Someone has made a video which compares his warning to what has transpired.



It makes it even harder to support the administration when faced with documentary evidence like this.

Thursday, August 9, 2007

British "Defeated" in the South?

"The British have basically been defeated in the south," a senior U.S. intelligence official said recently in Baghdad.

There doesn't seem to have been much good news from Basra, but this is a particularly negative spin.



The British, who announced their withdrawal from Iraq in February, are abandoning their former headquarters at Basra Palace, where a recent official visitor from London described them as "surrounded like cowboys and Indians" by militia fighters. An airport base outside the city, where a regional U.S. Embassy office and Britain's remaining 5,500 troops are barricaded behind building-high sandbags, has been attacked with mortars or rockets nearly 600 times over the past four months.

Britain sent about 40,000 troops to Iraq -- the second-largest contingent, after that of the United States, at the time of the March 2003 invasion -- and focused its efforts on the south.
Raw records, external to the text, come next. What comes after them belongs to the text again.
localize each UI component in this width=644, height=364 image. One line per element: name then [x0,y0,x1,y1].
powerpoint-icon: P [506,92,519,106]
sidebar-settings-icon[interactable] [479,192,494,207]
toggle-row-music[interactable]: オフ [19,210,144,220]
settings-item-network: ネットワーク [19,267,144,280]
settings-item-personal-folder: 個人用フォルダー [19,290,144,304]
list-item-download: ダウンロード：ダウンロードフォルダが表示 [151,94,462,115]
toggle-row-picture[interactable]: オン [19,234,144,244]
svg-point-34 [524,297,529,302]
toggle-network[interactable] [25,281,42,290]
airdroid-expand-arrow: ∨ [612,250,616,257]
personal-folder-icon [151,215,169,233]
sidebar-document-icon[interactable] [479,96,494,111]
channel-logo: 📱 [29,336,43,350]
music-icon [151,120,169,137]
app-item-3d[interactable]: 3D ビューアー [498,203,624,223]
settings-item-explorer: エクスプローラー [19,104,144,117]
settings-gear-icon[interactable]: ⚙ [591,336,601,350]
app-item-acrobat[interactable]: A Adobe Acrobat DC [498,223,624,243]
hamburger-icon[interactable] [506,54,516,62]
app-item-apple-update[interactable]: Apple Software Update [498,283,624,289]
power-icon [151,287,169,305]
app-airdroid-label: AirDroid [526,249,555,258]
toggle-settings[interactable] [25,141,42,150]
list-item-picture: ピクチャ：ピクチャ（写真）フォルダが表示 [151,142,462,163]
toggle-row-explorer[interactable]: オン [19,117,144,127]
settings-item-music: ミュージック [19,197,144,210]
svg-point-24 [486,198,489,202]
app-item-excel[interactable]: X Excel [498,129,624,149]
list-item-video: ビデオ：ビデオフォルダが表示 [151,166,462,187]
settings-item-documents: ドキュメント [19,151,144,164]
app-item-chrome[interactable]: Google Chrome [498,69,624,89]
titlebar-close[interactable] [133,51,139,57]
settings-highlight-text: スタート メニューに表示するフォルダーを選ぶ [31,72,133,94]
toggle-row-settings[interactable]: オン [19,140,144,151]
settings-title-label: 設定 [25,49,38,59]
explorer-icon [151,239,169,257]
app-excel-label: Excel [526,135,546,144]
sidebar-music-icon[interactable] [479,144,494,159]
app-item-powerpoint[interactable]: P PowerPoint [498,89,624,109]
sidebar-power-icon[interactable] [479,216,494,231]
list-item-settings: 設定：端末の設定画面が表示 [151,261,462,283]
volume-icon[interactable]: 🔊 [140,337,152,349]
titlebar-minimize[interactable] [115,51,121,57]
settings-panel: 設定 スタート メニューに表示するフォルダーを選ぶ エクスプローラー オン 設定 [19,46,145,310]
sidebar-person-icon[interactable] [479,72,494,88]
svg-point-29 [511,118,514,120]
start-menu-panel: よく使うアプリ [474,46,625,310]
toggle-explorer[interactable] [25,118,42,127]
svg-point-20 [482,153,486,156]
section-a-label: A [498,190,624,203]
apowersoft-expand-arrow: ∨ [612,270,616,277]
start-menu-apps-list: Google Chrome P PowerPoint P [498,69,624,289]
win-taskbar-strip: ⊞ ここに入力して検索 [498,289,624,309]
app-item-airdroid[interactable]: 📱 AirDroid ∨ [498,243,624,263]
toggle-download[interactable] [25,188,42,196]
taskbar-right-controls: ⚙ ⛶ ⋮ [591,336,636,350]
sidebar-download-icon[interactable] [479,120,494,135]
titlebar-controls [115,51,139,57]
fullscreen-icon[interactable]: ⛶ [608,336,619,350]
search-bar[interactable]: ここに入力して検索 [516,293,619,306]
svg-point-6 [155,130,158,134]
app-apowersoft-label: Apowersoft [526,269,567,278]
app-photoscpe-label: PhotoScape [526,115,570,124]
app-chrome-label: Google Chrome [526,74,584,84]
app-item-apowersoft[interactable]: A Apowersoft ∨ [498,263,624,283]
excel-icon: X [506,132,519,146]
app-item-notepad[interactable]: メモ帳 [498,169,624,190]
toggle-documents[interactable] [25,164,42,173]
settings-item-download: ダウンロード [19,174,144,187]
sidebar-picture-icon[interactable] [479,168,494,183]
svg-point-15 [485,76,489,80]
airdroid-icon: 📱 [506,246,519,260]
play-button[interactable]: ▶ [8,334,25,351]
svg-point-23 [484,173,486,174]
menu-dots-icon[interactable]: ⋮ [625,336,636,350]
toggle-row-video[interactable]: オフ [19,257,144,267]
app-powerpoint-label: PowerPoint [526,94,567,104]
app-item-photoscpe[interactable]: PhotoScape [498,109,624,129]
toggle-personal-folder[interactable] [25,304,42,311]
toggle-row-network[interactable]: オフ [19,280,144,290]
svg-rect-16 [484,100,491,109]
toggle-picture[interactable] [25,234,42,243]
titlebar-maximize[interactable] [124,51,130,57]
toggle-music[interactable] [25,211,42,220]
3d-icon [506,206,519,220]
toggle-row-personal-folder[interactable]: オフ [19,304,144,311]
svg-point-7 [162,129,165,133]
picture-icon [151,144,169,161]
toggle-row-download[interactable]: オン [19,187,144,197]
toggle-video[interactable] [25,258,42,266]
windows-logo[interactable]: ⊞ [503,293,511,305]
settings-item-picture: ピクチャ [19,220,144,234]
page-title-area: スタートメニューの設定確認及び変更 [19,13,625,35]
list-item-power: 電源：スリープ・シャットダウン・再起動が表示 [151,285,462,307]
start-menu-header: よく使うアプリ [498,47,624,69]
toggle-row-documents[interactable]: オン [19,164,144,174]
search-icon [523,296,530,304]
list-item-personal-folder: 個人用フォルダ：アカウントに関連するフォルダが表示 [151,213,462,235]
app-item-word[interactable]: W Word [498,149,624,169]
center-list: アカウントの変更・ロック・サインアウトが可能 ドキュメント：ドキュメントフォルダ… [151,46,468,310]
With few problems from outside terrorists or sectarian violence, the British began withdrawing, and by early 2005 only 9,000 troops remained. British Prime Minister Tony Blair announced further drawdowns early this year before leaving office.
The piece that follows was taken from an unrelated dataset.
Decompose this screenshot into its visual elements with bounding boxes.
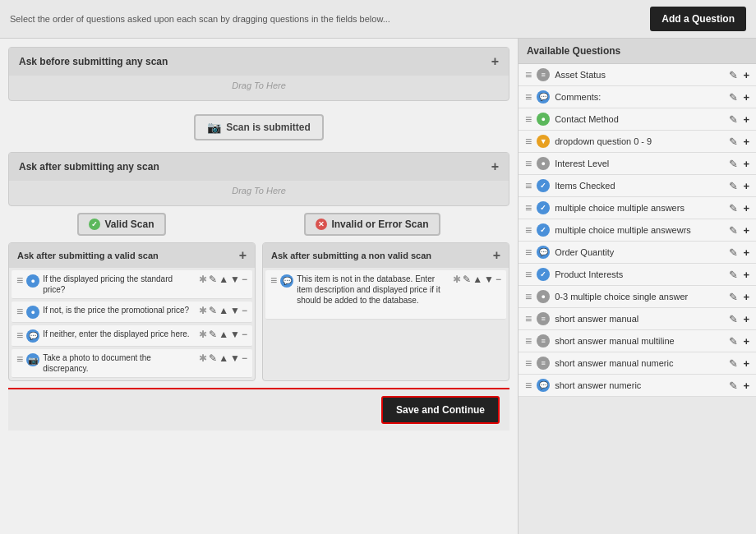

The administration has been reluctant to publicly criticize the British withdrawal. But a British defense expert serving as a consultant in Baghdad acknowledged in an e-mail that the United States "has been very concerned for some time now about a) the lawless situation in Basra and b) the political and military impact of the British pullback." The expert added that this "has been expressed at the highest levels" by the U.S. government to British authorities.

One of the major problems with this conflict has been a lack of clarity about what constitutes "success". Deposing Saddam ... military victory ... a free and democratic Iraq ...? Without clearly defined success (or victory) criteria there can be no "victory", and difficult to quantify "defeat".

We might feel good about a good bit of Brit-bashing occasionally, but I have to say I am fairly disappointed that the administration is allowing this scapegoating. The USA has become careless of its allies (what few remain) and vilifying the efforts of the British will do litte except encourage our enemies.